The Skipton gradually changed its emphasis from agencies to branches and, augmented by the acquisition of the Ribblesdale Permanent in 1966 and the Bury in 1974, assets grew substantially. By 1974 they had reached £100m. and then £150m. three years later. In 1978, a five-storey extension to the rear of the High Street Head Office is built, to house over 200 staff. It occupies part of the site where the first office opened in 1853 (in Providence Place). The society now has 88 branches and 75 agencies throughout the UK, holding more than 125,000 accounts. The Bailey, the Society's modern new premises on Harrogate Road, Skipton was built in 1990.

John Goodfellow was appointed chief executive in 1991 and on his retirement in 2008, was described as “the architect of the Society’s diversification which has differentiated Skipton from other societies”. The most successful purchase, and one of the few to survive, was the estate agents Connells Group, bought in 1996. Continued physical expansion of the traditional mortgage business, combined with inflation, took group assets up to £13.6 billion from 85 society branches and 472 estate agency branches.

Coincidentally, Goodfellow's departure in 2008 was the year of the credit crunch. Profits fell from £164m. to £22m. and it was only the strength of Connells’ trading that kept the group total positive. However, Skipton's financial base remained strong and it was able to rescue the Scarborough Building Society in 2009 and the Chesham Building Society (then the oldest society in existence) in 2010; by the following year the Skipton had over 100 branches. By 2014 assets were growing again but strategy had changed. The structure was simplified, subsidiaries were sold and the Skipton was now based on its core mortgage business with support from Connells. Assets grew from £16 billion in 2014 to £28 billion in 2020: Skipton was firmly established as the UK's fourth largest building society.

==Controversies==

In 2008 Goodfellow received £781,000 as compensation for loss of office: Skipton waived any early retirement discount factors applicable to his benefits in the scheme, enabling him to access his £2.3 million pension pot from 10 January 2010 with no penalty.

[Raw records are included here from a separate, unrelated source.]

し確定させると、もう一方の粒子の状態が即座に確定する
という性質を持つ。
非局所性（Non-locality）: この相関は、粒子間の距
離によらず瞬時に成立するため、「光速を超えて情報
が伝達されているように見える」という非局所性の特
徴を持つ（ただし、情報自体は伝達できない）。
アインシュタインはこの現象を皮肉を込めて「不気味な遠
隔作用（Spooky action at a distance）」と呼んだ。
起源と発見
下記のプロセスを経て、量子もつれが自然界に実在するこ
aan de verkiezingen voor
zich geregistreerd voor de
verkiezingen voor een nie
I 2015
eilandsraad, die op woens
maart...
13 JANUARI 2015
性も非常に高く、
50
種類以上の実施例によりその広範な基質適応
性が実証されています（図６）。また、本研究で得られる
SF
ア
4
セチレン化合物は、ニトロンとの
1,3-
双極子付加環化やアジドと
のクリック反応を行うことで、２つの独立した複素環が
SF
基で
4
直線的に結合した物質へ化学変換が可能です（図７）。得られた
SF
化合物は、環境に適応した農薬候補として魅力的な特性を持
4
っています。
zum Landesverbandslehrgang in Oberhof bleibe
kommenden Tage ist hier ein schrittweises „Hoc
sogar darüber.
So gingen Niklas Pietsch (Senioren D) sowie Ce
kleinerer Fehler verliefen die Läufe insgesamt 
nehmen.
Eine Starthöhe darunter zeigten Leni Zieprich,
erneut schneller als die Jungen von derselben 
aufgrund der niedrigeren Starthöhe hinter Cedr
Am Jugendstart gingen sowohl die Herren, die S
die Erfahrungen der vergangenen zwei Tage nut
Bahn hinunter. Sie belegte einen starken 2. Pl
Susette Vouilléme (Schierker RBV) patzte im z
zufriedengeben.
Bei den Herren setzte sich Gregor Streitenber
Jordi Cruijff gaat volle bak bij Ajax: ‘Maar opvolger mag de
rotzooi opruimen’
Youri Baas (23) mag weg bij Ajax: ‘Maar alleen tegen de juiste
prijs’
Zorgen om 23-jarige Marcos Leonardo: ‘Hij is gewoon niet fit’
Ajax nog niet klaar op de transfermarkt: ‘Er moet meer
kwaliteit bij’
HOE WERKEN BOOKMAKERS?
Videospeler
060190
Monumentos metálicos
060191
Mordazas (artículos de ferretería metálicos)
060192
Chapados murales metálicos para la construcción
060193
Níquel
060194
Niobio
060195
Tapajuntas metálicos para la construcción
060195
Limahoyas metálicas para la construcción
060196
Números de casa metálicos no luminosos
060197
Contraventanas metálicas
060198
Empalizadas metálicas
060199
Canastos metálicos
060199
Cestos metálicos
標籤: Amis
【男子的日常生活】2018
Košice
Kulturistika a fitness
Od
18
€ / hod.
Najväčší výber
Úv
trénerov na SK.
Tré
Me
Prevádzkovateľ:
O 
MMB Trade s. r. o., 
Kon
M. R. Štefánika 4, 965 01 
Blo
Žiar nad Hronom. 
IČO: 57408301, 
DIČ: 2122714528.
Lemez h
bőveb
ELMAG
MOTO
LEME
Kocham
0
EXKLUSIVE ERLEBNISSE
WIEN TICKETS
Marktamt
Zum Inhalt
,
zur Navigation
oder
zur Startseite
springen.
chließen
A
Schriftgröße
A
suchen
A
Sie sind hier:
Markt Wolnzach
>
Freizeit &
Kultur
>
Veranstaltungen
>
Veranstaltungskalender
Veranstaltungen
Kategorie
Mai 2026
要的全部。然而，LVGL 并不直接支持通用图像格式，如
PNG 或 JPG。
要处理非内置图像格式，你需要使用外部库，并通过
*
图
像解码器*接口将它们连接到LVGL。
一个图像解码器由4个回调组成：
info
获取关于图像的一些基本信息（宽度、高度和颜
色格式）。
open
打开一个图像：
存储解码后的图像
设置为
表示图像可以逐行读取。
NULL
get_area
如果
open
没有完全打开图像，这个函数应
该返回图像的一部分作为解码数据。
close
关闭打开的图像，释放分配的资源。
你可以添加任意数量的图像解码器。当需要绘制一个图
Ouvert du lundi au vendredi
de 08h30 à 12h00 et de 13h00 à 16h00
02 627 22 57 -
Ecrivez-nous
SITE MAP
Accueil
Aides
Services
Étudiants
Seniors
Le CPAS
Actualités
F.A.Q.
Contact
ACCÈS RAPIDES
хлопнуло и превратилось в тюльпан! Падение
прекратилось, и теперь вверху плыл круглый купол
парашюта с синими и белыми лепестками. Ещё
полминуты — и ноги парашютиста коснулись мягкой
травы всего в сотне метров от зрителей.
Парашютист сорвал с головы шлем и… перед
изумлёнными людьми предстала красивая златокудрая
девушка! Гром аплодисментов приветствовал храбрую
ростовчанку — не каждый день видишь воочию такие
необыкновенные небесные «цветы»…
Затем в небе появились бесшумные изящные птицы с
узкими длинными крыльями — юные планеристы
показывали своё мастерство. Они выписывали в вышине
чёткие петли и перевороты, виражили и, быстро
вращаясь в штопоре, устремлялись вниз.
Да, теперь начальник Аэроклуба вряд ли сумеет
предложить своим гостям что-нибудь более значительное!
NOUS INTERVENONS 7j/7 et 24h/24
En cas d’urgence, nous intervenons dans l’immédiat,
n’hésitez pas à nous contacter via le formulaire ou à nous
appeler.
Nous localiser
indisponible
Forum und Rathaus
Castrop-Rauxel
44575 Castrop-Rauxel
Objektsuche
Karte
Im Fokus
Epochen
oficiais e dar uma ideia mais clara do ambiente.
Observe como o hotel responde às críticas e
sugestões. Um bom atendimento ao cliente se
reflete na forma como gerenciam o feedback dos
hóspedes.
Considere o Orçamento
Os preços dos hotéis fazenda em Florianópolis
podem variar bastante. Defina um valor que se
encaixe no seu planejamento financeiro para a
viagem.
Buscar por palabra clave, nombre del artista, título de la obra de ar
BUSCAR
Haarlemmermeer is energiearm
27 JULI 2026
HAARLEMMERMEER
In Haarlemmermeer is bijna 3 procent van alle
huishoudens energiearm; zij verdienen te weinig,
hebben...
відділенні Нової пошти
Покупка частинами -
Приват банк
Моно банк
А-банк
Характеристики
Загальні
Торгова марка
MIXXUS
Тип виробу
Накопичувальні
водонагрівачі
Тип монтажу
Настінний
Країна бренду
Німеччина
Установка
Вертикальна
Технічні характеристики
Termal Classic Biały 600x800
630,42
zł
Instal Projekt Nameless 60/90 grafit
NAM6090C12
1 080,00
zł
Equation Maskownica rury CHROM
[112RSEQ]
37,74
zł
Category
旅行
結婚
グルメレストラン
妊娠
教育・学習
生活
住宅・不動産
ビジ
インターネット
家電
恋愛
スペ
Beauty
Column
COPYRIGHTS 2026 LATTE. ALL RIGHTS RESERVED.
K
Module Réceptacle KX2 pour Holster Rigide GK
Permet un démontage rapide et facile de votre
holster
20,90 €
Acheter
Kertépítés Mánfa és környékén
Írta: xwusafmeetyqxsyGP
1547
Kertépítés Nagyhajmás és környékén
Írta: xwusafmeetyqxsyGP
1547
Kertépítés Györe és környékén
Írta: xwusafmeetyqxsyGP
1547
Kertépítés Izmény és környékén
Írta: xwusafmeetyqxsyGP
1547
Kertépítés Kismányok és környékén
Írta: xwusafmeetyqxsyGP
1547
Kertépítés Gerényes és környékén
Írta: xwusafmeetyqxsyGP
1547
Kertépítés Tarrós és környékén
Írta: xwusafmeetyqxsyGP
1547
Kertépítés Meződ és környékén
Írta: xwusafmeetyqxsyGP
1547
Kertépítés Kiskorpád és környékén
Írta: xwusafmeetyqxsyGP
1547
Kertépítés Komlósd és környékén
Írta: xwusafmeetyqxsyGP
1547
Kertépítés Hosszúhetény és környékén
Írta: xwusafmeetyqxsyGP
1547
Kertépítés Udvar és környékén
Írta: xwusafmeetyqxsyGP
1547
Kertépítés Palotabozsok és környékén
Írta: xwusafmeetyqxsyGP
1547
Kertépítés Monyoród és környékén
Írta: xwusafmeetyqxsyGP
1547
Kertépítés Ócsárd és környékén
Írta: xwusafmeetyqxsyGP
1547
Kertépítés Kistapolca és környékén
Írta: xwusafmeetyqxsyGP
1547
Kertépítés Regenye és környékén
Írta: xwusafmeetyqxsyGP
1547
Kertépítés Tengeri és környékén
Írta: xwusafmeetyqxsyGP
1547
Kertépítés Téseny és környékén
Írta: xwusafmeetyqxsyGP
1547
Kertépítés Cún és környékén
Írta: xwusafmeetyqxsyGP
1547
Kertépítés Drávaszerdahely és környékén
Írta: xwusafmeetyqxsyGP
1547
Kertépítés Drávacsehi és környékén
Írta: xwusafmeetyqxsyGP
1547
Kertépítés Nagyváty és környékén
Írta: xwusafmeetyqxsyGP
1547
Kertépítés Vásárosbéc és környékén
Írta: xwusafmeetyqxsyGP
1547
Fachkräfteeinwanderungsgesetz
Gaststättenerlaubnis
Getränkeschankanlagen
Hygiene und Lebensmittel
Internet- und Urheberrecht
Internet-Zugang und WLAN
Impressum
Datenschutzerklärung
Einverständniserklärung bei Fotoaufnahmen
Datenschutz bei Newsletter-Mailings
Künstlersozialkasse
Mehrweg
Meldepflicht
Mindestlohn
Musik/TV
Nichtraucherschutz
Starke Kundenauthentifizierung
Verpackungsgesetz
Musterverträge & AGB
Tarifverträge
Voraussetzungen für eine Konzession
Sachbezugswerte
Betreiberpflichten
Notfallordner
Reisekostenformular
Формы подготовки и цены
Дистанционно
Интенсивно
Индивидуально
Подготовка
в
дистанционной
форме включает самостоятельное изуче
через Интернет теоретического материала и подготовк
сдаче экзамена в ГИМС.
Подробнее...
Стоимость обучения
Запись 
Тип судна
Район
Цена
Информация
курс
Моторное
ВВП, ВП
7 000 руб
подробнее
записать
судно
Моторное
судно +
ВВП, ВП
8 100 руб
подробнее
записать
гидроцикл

When Skipton announced it was taking over the Scarborough Building Society in November 2008, society chiefs told staff no jobs would be lost compulsorily in the process. But just months later, 30 Scarborough jobs were lost when the societies merged and it announced on 27 January 2010 that a further 90 job losses were in the pipeline.

Skipton reneged on its promise to keep the SVR tracker no more than 3% per annum above base rate, citing an "exceptional circumstances" clause in their agreement, potentially putting thousands of borrowers out of pocket. On 4 March 2009 Skipton CEO reiterated that Skipton had made the 3% pledge and would keep it.

Skipton suffered a serious breach of data security in 2009 when over 3,000 savers received financial details of other customers. When Skipton mailed 108,000 account statements to savers on the weekend of 23–24 January 2010, 3,115 went out with the name, account number, balance and interest earned in the previous year of different customers printed on the reverse of the letters. This followed an Information Commissioner's Office finding, in 2008, that Skipton was in breach of the Data Protection Act, following the theft of an unencrypted laptop left by a third party contractor at a gym. The unprotected information lost included names, dates of birth, National Insurance numbers and investment amounts of 14,000 customers.

Skipton Building Society was featured in the "In The Back" section of Private Eye in June 2005, accused of failing to disclose a £30 million loss at CallCredit PLC, a subsidiary company, and the John Goodfellow sponsored purchase of a £3.5 million core IT system from a loss-making IT company which it subsequently had to rescue at the cost of £10 million of members' savings.